In the records below, find the line containing "Montgomery County"; give it again exactly, along with every line that follows, and nothing else.

-- Opening Marker --

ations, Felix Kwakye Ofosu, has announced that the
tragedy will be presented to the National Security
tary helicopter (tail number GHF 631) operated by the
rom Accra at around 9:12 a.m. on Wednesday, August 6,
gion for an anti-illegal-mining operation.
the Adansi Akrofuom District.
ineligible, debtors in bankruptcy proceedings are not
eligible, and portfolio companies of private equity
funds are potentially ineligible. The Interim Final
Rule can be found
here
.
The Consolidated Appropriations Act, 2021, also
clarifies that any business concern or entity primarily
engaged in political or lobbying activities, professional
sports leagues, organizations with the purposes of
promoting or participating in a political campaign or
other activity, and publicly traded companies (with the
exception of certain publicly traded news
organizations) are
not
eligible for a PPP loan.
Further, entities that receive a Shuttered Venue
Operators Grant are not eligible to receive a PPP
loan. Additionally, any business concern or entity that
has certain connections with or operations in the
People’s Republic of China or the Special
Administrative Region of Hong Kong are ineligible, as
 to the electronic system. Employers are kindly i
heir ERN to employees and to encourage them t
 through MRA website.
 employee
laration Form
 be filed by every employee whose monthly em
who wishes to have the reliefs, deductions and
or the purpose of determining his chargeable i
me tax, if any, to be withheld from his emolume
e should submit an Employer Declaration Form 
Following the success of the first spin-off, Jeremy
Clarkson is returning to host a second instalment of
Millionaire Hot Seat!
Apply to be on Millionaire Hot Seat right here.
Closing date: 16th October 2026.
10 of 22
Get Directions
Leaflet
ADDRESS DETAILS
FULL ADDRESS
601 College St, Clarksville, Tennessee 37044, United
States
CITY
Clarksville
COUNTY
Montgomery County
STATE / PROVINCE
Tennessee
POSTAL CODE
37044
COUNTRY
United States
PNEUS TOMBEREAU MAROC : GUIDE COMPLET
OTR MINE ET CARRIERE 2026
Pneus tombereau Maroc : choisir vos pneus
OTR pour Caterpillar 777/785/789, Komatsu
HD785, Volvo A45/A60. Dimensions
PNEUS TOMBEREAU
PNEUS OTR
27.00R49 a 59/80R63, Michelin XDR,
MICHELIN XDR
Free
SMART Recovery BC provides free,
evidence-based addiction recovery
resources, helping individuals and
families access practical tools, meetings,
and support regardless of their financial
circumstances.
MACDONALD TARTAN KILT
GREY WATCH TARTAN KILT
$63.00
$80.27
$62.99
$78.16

-- Closing Marker --

◆ Response to the task ◆
Montgomery County
STATE / PROVINCE
Tennessee
POSTAL CODE
37044
COUNTRY
United States
PNEUS TOMBEREAU MAROC : GUIDE COMPLET
OTR MINE ET CARRIERE 2026
Pneus tombereau Maroc : choisir vos pneus
OTR pour Caterpillar 777/785/789, Komatsu
HD785, Volvo A45/A60. Dimensions
PNEUS TOMBEREAU
PNEUS OTR
27.00R49 a 59/80R63, Michelin XDR,
MICHELIN XDR
Free
SMART Recovery BC provides free,
evidence-based addiction recovery
resources, helping individuals and
families access practical tools, meetings,
and support regardless of their financial
circumstances.
MACDONALD TARTAN KILT
GREY WATCH TARTAN KILT
$63.00
$80.27
$62.99
$78.16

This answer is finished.